At the Fairtrade pop-up shop in West Ealing, arranged by the Ealing Fairtrade Group, I met a lot of interesting people at the stalls who all defined Fairtrade in different ways, while selling beautiful things. I myself bought salad cutlery made of bone from one of the stalls. While doing some shopping and trying to help out at the shop, I also learned about Fairtrade; one of the things I learned is that the brand originally is based on Christian values, but I was told by a member of the Ealing Fairtrade Group that “You don’t need to be Christian to be ethical”.

Judith advertising the pop-up shop

Judith advertising the pop-up shop

There are still Christian based Fairtrade groups and supporters – but as I discovered at the MADE event at the Crepe Shop in Whitechapel there exists a quite large Muslim base as well, who seem to think that supporting Fairtrade is part of being a good Muslim (back to the cake theme: they served amazing crepes!). And of course I have also met quite a few people who think that Fairtrade should not have anything to do with religion at all.

At the Forest Gate Women’s Institute’s combined event for Fairtrade Fortnight and International Women’s Day I found that Fairtrade is by some related to women’s rights. This is a value I re-discovered at the Divine Chocolate pop-up shop, where my “key informant” Jackie and I met two producers of cocoa, who told us that they are working on bringing more women into cocoa farming.

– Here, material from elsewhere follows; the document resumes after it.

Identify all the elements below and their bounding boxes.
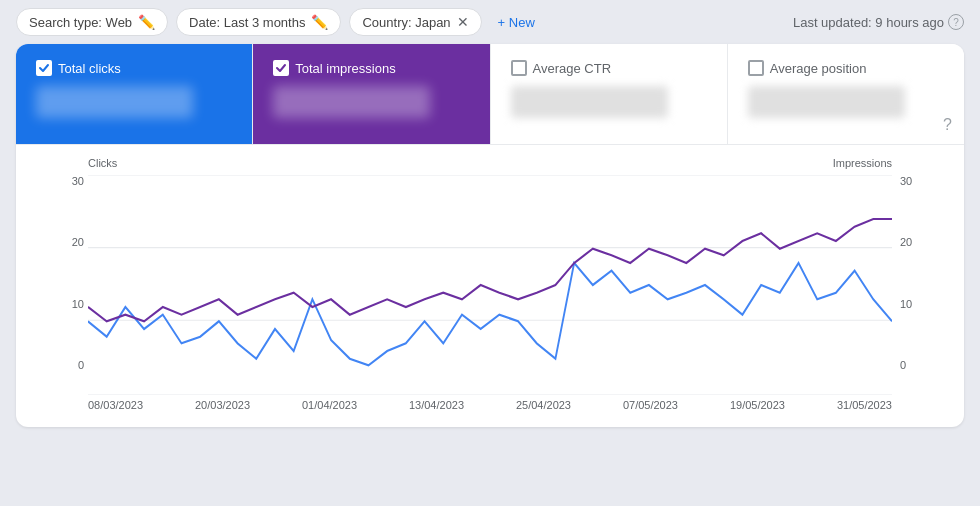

Some relate Fairtrade to politics, and some, again, do not. Quite a few of my informants, the members of the Fairtrade Boroughs who I have talked to, are left wing in their political views and relate this view to Fairtrade in some degree – but at the same time I was told by a liberal Fairtrade volunteer “you don’t need to be a socialist to think that you shouldn’t exploit other people”.

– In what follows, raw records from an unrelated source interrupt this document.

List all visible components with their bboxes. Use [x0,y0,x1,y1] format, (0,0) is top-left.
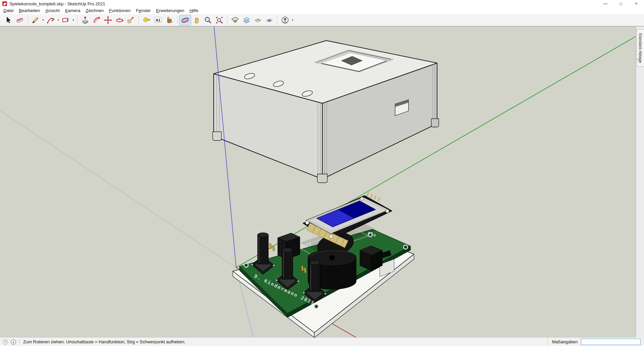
move-icon [104,16,112,24]
move-tool-button[interactable] [102,15,114,25]
menu-funktionen[interactable]: Funktionen [106,7,133,14]
toolbar-separator [227,16,227,24]
tape-measure-icon [142,16,151,24]
zoom-extents-icon [215,16,224,24]
line-tool-dropdown[interactable]: ▼ [41,15,45,25]
scale-tool-button[interactable] [125,15,137,25]
tape-measure-tool-button[interactable] [141,15,152,25]
paint-bucket-tool-button[interactable] [164,15,175,25]
menu-fenster[interactable]: Fenster [133,7,153,14]
main-area: OLED D. Kindermann 2025 ole Standard-Abl… [0,26,644,337]
toolbar-separator [177,16,177,24]
account-dropdown[interactable]: ▼ [291,15,294,25]
toolbar: ▼ ▼ ▼ [0,14,644,26]
status-bar: ? i Zum Rotieren ziehen. Umschalttaste =… [0,337,644,346]
eraser-tool-button[interactable] [14,15,25,25]
offset-tool-button[interactable] [91,15,102,25]
orbit-tool-button[interactable] [179,15,191,25]
section-fill-icon [265,16,274,24]
help-icon[interactable]: ? [3,339,8,345]
status-message: Zum Rotieren ziehen. Umschalttaste = Han… [23,339,185,344]
text-tool-button[interactable]: A1 [152,15,164,25]
measurements-input[interactable] [581,339,641,345]
viewport: OLED D. Kindermann 2025 ole [0,26,636,338]
push-pull-tool-button[interactable] [79,15,91,25]
tray-strip: Standard-Ablage [636,26,644,338]
display-section-fill-button[interactable] [264,15,275,25]
info-icon[interactable]: i [11,339,16,345]
app-icon [2,1,7,6]
section-plane-tool-button[interactable] [229,15,241,25]
pan-hand-icon [192,16,201,24]
display-section-cuts-button[interactable] [252,15,264,25]
scale-icon [126,16,135,24]
section-planes-icon [242,16,251,24]
measurements-label: Maßangaben [547,338,581,346]
title-bar: Spielekonsole_komplett.skp - SketchUp Pr… [0,0,644,7]
display-section-planes-button[interactable] [241,15,252,25]
zoom-icon [204,16,212,24]
arc-tool-dropdown[interactable]: ▼ [56,15,60,25]
arc-tool-button[interactable] [45,15,56,25]
arc-icon [46,16,55,24]
menu-ansicht[interactable]: Ansicht [43,7,62,14]
line-tool-button[interactable] [30,15,41,25]
shapes-tool-button[interactable] [60,15,71,25]
enclosure-foot-right [431,119,439,127]
rotate-tool-button[interactable] [114,15,125,25]
account-button[interactable] [279,15,291,25]
menu-zeichnen[interactable]: Zeichnen [83,7,106,14]
paint-bucket-icon [165,16,174,24]
maximize-button[interactable]: □ [613,0,629,7]
tray-tab-standard-ablage[interactable]: Standard-Ablage [637,29,644,67]
menu-bar: Datei Bearbeiten Ansicht Kamera Zeichnen… [0,7,644,14]
section-cuts-icon [254,16,262,24]
window-title: Spielekonsole_komplett.skp - SketchUp Pr… [9,1,105,6]
toolbar-separator [77,16,77,24]
viewport-canvas[interactable]: OLED D. Kindermann 2025 ole [0,26,636,338]
rectangle-icon [61,16,70,24]
enclosure-foot-front [317,174,327,183]
zoom-extents-tool-button[interactable] [214,15,225,25]
toolbar-separator [139,16,139,24]
menu-kamera[interactable]: Kamera [62,7,83,14]
toolbar-separator [277,16,277,24]
section-plane-icon [231,16,239,24]
select-cursor-icon [4,16,13,24]
select-tool-button[interactable] [3,15,14,25]
rotate-icon [115,16,124,24]
pan-tool-button[interactable] [191,15,202,25]
menu-bearbeiten[interactable]: Bearbeiten [16,7,43,14]
close-button[interactable]: × [629,0,644,7]
menu-hilfe[interactable]: Hilfe [187,7,201,14]
shapes-tool-dropdown[interactable]: ▼ [71,15,75,25]
eraser-icon [15,16,24,24]
menu-erweiterungen[interactable]: Erweiterungen [153,7,187,14]
menu-datei[interactable]: Datei [1,7,16,14]
orbit-icon [181,16,190,24]
zoom-tool-button[interactable] [202,15,214,25]
text-icon: A1 [154,16,162,24]
enclosure-foot-left [213,132,221,140]
push-pull-icon [81,16,90,24]
minimize-button[interactable]: — [598,0,613,7]
svg-text:A1: A1 [156,18,160,22]
offset-icon [92,16,101,24]
pencil-icon [31,16,40,24]
toolbar-separator [28,16,28,24]
status-separator [19,339,20,345]
account-avatar-icon [281,16,289,24]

My point with these examples is to show that Fairtrade is a very broad and open brand, that brings a lot of different people together to promote the same good cause, despite contrasting backgrounds. This way Fairtrade represents a lot of contrasting values defined by all the members – joined by a shared love for two things: cake and fairness.

These were some initial thoughts about my project so far, which is still in the beginning phase. I’m here until mid May – so if you feel like talking about Fairtrade and what it means to you, please feel free to contact me at

And finally: a big thank you to the Ealing Fairtrade Group – and especially Jackie for welcoming me in to the group and her home.